Since this package is not yet available on PyPI, you can install it directly from GitHub:

```bash
pip install git+https://github.com/ethicrawl/ethicrawl.git
```

For development:

```bash
# Clone the repository
git clone https://github.com/ethicrawl/ethicrawl.git

# Navigate to the directory
cd ethicrawl

# Install in development mode
pip install -e .
```

## Quick Start

```python
from ethicrawl import Ethicrawl, Config

# Configure global settings
config = Config()
config.http.rate_limit = 1.0  # 1 request per second

# Create and bind the crawler to a website
crawler = Ethicrawl()
crawler.bind("https://example.com")

# Check if a URL is allowed by robots.txt
if crawler.robots.can_fetch("https://example.com/some/path"):
    # Fetch the page
    response = crawler.get("https://example.com/some/path")
    print(f"Status: {response.status_code}")

# Parse sitemaps
sitemaps = crawler.robots.sitemaps
urls = crawler.sitemaps.parse(sitemaps)

# Filter URLs matching a pattern
article_urls = urls.filter(r"/articles/")
print(f"Found {len(article_urls)} article URLs")

# Clean up when done
crawler.unbind()
```

## Responsible Web Crawling
Ethicrawl is designed to help you crawl websites responsibly:

* **Respects robots.txt rules** - Automatically checks if URLs are allowed
* **Maintains rate limits** - Prevents overloading servers with requests
* **Explicit domain boundaries** - Requires whitelisting for cross-domain requests
* **Polite bot identification** - Uses a descriptive user agent by default

## Advanced Usage
For more advanced examples, see the `usage.py` file included in the repository.

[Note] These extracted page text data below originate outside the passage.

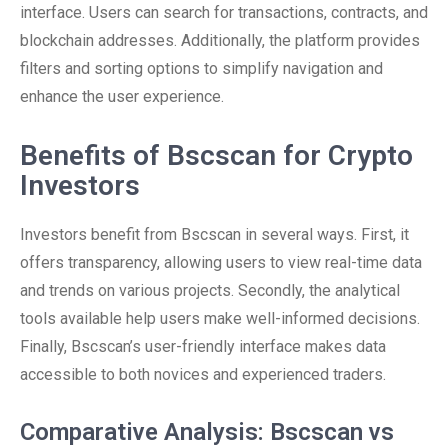
interface. Users can search for transactions, contracts, and
blockchain addresses. Additionally, the platform provides
filters and sorting options to simplify navigation and
enhance the user experience.
Benefits of Bscscan for Crypto
Investors
Investors benefit from Bscscan in several ways. First, it
offers transparency, allowing users to view real-time data
and trends on various projects. Secondly, the analytical
tools available help users make well-informed decisions.
Finally, Bscscan’s user-friendly interface makes data
accessible to both novices and experienced traders.
Comparative Analysis: Bscscan vs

Features demonstrated in the advanced usage:

* Custom HTTP clients
* Sitemap filtering and parsing
* Domain whitelisting
* JavaScript rendering with Chromium

## Configuration
Ethicrawl provides a flexible configuration system:

```python
from ethicrawl import Config

config = Config()

# HTTP settings
config.http.timeout = 30
config.http.rate_limit = 0.5
config.http.user_agent = "MyCustomBot/1.0"

# Sitemap settings
config.sitemap.max_depth = 3

# Logging settings
config.logger.level = "INFO"
```

## License
Apache 2.0 License - See LICENSE file for details.